Kelima, sebagaimana yang disampaikan oleh Zaini Dahlan; Seorang ulama terkemuka
asal Makkah (1817-1886 M) dalam bab Menetapkan
Keimanan (itsbat al-iman) yang ia kutip dari al-Barzanji bahwa iman ialah
pembenaran hati terhadap ke-Esa-an Tuhan dan risalah Nabi Muhammad saw serta percaya
bahwa semua pesan yang di bawa oleh Nabi saw adalah dari Allah.
Berdasarkan Qs
Al-Mujaadilah di atas juga, Allah mengatakan “Kalian tidak akan mendapati kaum yang beriman pada Allah dan hari
akhirat, saling berkasih sayang dengan orang-orang yang menentang Allah dan
RasulNya lanjutan dari ayat tersebut Allah mengatakan Mereka itulah orang-orang yang telah menanamkan keimanan dalam hati
mereka. Bukankah ini telah menegaskan keimanan Abu Thalib?

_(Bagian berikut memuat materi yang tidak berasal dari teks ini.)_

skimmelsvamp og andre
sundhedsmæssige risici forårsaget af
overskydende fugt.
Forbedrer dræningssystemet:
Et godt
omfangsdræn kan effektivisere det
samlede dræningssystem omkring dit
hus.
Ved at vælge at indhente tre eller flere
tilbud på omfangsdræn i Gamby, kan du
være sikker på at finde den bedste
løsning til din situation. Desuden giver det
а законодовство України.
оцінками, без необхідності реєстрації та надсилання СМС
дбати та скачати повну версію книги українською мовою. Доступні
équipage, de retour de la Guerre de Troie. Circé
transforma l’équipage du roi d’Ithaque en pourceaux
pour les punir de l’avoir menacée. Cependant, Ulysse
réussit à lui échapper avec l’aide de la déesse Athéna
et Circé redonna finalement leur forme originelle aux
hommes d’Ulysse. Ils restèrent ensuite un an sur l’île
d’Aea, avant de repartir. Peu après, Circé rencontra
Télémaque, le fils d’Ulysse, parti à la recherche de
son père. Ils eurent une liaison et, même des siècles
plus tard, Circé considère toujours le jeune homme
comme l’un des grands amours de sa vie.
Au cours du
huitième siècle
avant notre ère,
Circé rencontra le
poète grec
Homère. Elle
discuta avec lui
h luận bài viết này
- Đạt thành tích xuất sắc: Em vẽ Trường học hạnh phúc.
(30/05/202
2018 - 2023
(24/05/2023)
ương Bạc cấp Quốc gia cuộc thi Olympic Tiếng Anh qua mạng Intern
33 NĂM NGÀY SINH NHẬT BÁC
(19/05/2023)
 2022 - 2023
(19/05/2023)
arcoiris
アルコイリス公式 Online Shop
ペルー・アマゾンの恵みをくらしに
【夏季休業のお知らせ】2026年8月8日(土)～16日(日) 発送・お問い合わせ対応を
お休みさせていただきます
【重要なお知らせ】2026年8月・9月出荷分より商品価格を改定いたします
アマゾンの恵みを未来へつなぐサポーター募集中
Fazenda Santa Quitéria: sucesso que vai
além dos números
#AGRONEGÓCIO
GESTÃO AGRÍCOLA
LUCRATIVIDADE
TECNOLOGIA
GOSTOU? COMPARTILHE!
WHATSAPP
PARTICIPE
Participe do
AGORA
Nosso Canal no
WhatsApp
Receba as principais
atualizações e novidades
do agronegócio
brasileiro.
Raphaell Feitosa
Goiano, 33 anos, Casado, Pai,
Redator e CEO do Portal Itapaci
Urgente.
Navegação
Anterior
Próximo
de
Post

Selain itu berkaitan dengan
Abu Thalib, tidak pernah ada dalam sejarah umat yang menuliskan tentang
keingkarannya terhadap Allah dan Rasul-Nya selain hadis-hadis di atas yang
sudah kita bantah. Beliau tidak pernah dalam sejarah disebutkan menyembah
berhala, ia mengikuti agamanya Abdul Muthalib, yaitu agama yang dibawakan Nabi
Ibrahim.
Salah satu bukti
sejarah yang tersirat akan pembenaran/keimanan beliau terhadap kerasulan
Muhammad adalah pada saat pertemuan Abu Thalib dan pendeta Buhairah. Setelah
menyaksikan tanda-tanda kenabian yang ada pada Rasulullah, pendeta Buhairah
lantas menyuruh Abu Thalib membawa kembali Rasulullah ke Makkah karena takut
jika terjadi sesuatu terhadap Rasulullah. Akhirnya Abu Thalib pun membatalkan
perjalanan dagangnya ke Syam dan pulang ke Makkah. Jika Abu Thalib tidak
percaya terhadap Kerasulan Muhammad yang disampaikan oleh pendeta Buhairah,
maka pastinya ia akan tetap melanjutkan perjalanan dagangnya ke Syam.
Selanjutnya, bukankah
masalah keimanan dan hati manusia adalah wilayah pengetahuannya Allah?
Sebagaimana firmannya, “sesungguhnya Tuhanmulah yang lebih mengetahui tentang
siapa yang tersesat dari jalan-Nya dan Dialah yang lebih mengetahui orang-orang
yang mendapat petunjuk (Qs An-Nahal: 125).